When next season’s free-agent signing period opened on Friday, MLB teams responded like there was no financial crisis plaguing the rest of America: The Yankees offered pitcher C.C. Sabathia $140 million over six years, and the Dodgers began talks by offering Manny Ramirez $55 million for two seasons.
But are these teams being fiscally responsible, or smart for investing in their product?
Some people in Major League Baseball say their products are recession-proof; that in bad times people will step up and buy a pair of tickets to a game. This may be historically true — we’ve not done any deep analysis — but today’s baseball economics are not the same as they were back during the last deep recession in the early 1980s. Back then team fortunes were closely tied to gate receipts, but today’s baseball machine relies on cash flows from many different sources, including corporate sponsorships, apparel licensing and media revenues. Fans may not stop going to baseball games because of the economy, but they may be more willing to forgo that $7 hot dog or $8 beer. And businesses hit hard may have no choice but to scale back on their sponsorships.

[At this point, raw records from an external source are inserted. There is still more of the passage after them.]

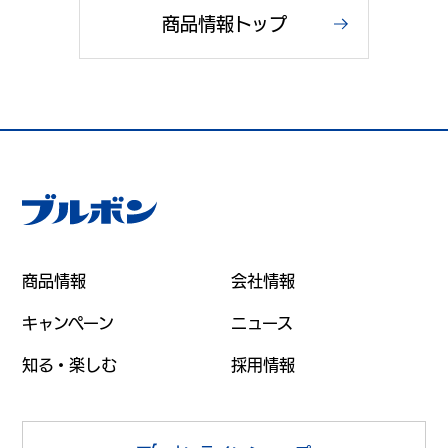
商品情報トップ
商品情報
会社情報
キャンペーン
ニュース
知る・楽しむ
採用情報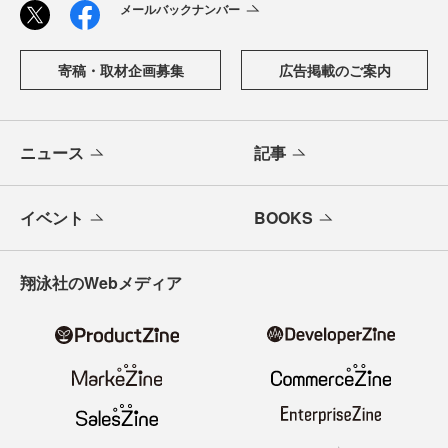
メールバックナンバー
寄稿・取材企画募集
広告掲載のご案内
ニュース
記事
イベント
BOOKS
翔泳社のWebメディア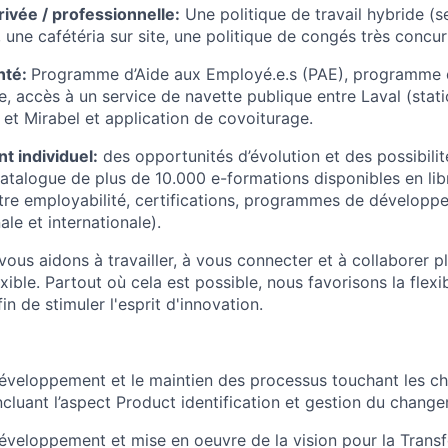
privée / professionnelle:
Une politique de travail hybride (s
 une cafétéria sur site, une politique de congés très concurr
nté:
Programme d’Aide aux Employé.e.s (PAE), programme d
te, accès à un service de navette publique entre Laval (stat
t Mirabel et application de covoiturage.
 individuel:
des opportunités d’évolution et des possibili
talogue de plus de 10.000 e-formations disponibles en lib
re employabilité, certifications, programmes de développ
ale et internationale).
ous aidons à travailler, à vous connecter et à collaborer p
xible. Partout où cela est possible, nous favorisons la flexi
in de stimuler l'esprit d'innovation.
développement et le maintien des processus touchant les 
cluant l’aspect Product identification et gestion du chang
éveloppement et mise en oeuvre de la vision pour la Trans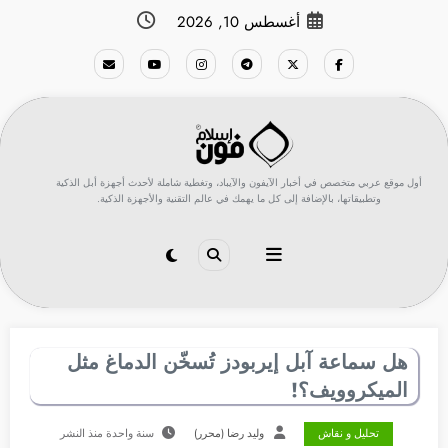
لتجاوز
أغسطس 10, 2026
لى
لمحتوى
أول موقع عربي متخصص في أخبار الآيفون والآيباد، وتغطية شاملة لأحدث أجهزة أبل الذكية
وتطبيقاتها، بالإضافة إلى كل ما يهمك في عالم التقنية والأجهزة الذكية.
هل سماعة آبل إيربودز تُسخّن الدماغ مثل
الميكروويف؟!
تحليل و نقاش
وليد رضا (محرر)
سنة واحدة منذ النشر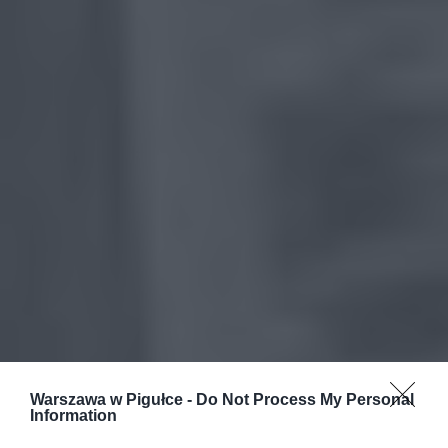
Warszawa w Pigułce -
Do Not Process My Personal
Information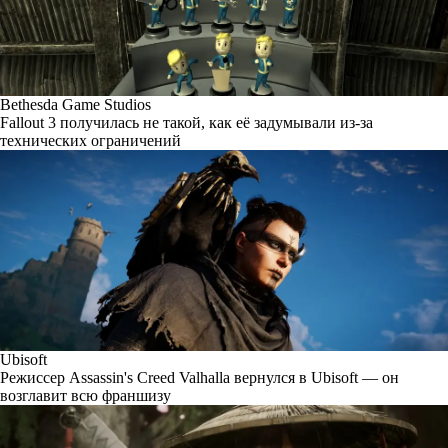
Bethesda Game Studios
Fallout 3 получилась не такой, как её задумывали из-за
технических ограничений
Ubisoft
Режиссер Assassin's Creed Valhalla вернулся в Ubisoft — он
возглавит всю франшизу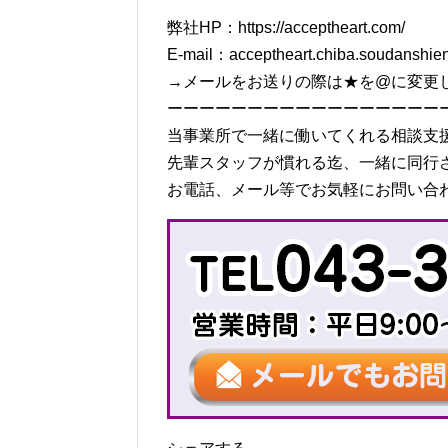
弊社HP：https://acceptheart.com/
E-mail：acceptheart.chiba.soudanshi
→メールをお送りの際は★を@に変更
ーーーーーーーーーーーーーーーーー
当事業所で一緒に働いてくれる相談支
先輩スタッフが慣れる迄、一緒に同行
お電話、メール等でお気軽にお問い合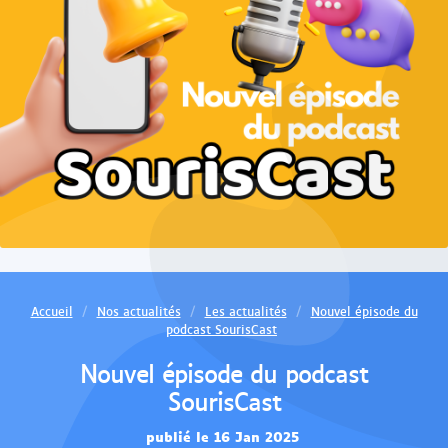
Accueil
Nos actualités
Les actualités
Nouvel épisode du
podcast SourisCast
Nouvel épisode du podcast
SourisCast
publié le 16 Jan 2025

That’s why some on baseball, like Commissioner Bud Selig and Mets GM Omar Minaya, warn against too much irrational exuberance this offseason: “The industry as a whole has to be a little bit on hold. Historically, sports has been immune from some factors in the economy. But this one is to be something like a perfect storm,” Minaya told The New York Times. That message doesn’t seem to be reverberating among Minaya’s fellow GMs: Red Sox Larry Lucchino says there will be some "crazy competition" for free agents.
Peter Gammons argues topline free agents won’t be affected; the real casuality will be second-tier veteran free agents who will sign for a lot less money in January.